Meski Pernah Terpapar Corona, Bupati Masnah Siap Divaksin
Penyintas COVID-19 adalah orang yang pernah terpapar virus Corona dan berhasil bertahan hingga dinyatakan sembuh.
BRITO.ID, BERITA MUAROJAMBI - Penyintas COVID-19 adalah orang yang pernah terpapar virus Corona dan berhasil bertahan hingga dinyatakan sembuh.
Sebelumnya, para penyintas ini tidak divaksin lantaran dalam tubuhnya sudah tercipta imun alami. Namun sekarang, para penyintas ini sudah bisa divaksin.
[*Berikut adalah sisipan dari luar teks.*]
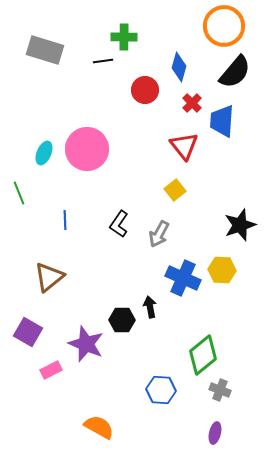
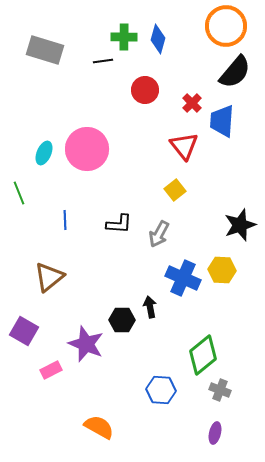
orange circle: moved 2 px right
blue diamond: moved 21 px left, 28 px up
black L-shape: rotated 120 degrees counterclockwise
purple square: moved 4 px left, 1 px up
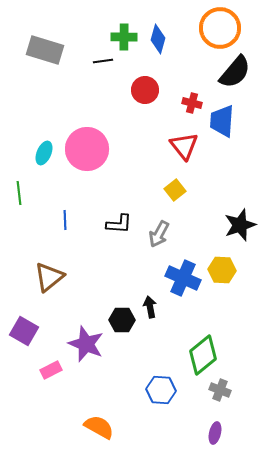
orange circle: moved 6 px left, 2 px down
red cross: rotated 30 degrees counterclockwise
green line: rotated 15 degrees clockwise
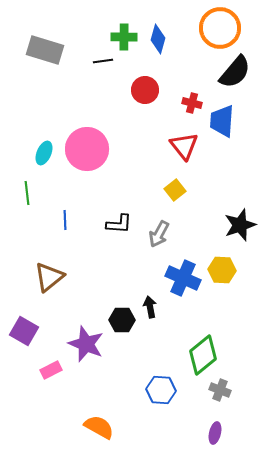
green line: moved 8 px right
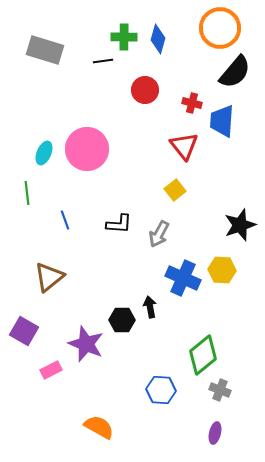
blue line: rotated 18 degrees counterclockwise
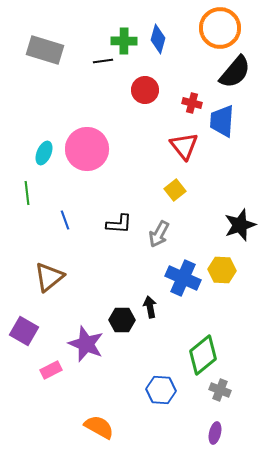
green cross: moved 4 px down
Selain para penyintas, para lanjut usia (Lansia) yang berusia di atas 60 tahun juga bisa divaksin.
"Jadi sekarang para penyintas dan lansia sudah bisa divaksin. Ini sekarang kita tengah mempersiapkan untuk memvaksinasi ibu Bupati kita di gelombang kedua ini, karena beliau kan termasuk penyintas. Kita masih menunggu jadwal beliau," kata Kepala Dinas Kesehatan Muarojambi Afif Udin Senin (15/3/21).
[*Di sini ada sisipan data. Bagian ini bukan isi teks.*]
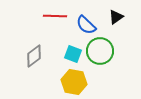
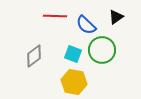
green circle: moved 2 px right, 1 px up
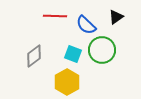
yellow hexagon: moved 7 px left; rotated 20 degrees clockwise
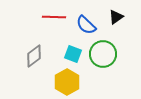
red line: moved 1 px left, 1 px down
green circle: moved 1 px right, 4 px down
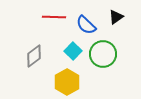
cyan square: moved 3 px up; rotated 24 degrees clockwise
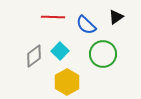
red line: moved 1 px left
cyan square: moved 13 px left
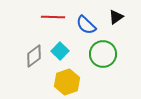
yellow hexagon: rotated 10 degrees clockwise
Afif menyebut, saat ini pihaknya tengah menjalani program vaksinasi gelombang kedua. Di program vaksinasi gelombang kedua ini, salah satunya akan diimunisasikan kepada Bupati dan Wakil Bupati Muarojambi. Selain itu, juga kepada sasaran yang ditentukan yakni Polri/TNI serta pelayanan publik dan tokoh masyarakat.
"Melalui media ini, kita juga mengedukasi dan menginformasikan edaran terbaru ini bahwa penyintas dan lansia sudah boleh divaksin. Untuk para penyintas ini bisa divaksin setelah 3 bulan dinyatakan sembuh,. Jadi bagi para penyintas dan lansia tak perlu ragu untuk divaksin," kata Afif.
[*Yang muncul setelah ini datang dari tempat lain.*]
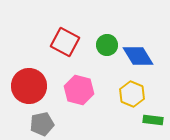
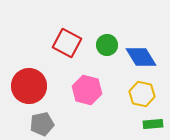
red square: moved 2 px right, 1 px down
blue diamond: moved 3 px right, 1 px down
pink hexagon: moved 8 px right
yellow hexagon: moved 10 px right; rotated 10 degrees counterclockwise
green rectangle: moved 4 px down; rotated 12 degrees counterclockwise
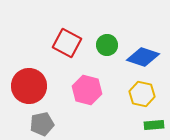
blue diamond: moved 2 px right; rotated 40 degrees counterclockwise
green rectangle: moved 1 px right, 1 px down
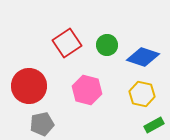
red square: rotated 28 degrees clockwise
green rectangle: rotated 24 degrees counterclockwise
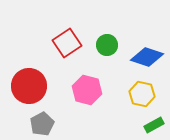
blue diamond: moved 4 px right
gray pentagon: rotated 15 degrees counterclockwise
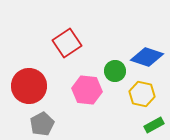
green circle: moved 8 px right, 26 px down
pink hexagon: rotated 8 degrees counterclockwise
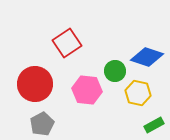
red circle: moved 6 px right, 2 px up
yellow hexagon: moved 4 px left, 1 px up
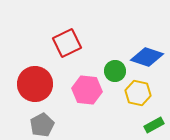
red square: rotated 8 degrees clockwise
gray pentagon: moved 1 px down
Afif juga mengungkapkan, saat ini pihaknya sudah menerima 1.840 dosis vaksin sinovac COVID-19 dengan jumlah sasaran 920 orang. Setiap orang divaksin dengan dua kali dosis dalam interval 2 Minggu atau 14 hari.
"Kalau jumlah data sasaran di gelombang kedua ini 10.000 sasaran. Saat ini kita tengah berproses untuk memvaksinasi sesuai dosis yang kita terima yakni 1.840 dosis, dengan " kata Afif.
Afif menyebut, saat ini pihaknya juga gencar mempersiapkan data sasaran para penerima vaksin. Mulai dari nomor induk kependudukan sampai beberapa data pendukung lainnya.
"Kita terus kumpulkan datanya agar program vaksinasi ini sukses untuk menekan angka penyebaran COVID-19. Mulai dari data ASN, guru hingga termasuk juga para wartawan," kata Afif.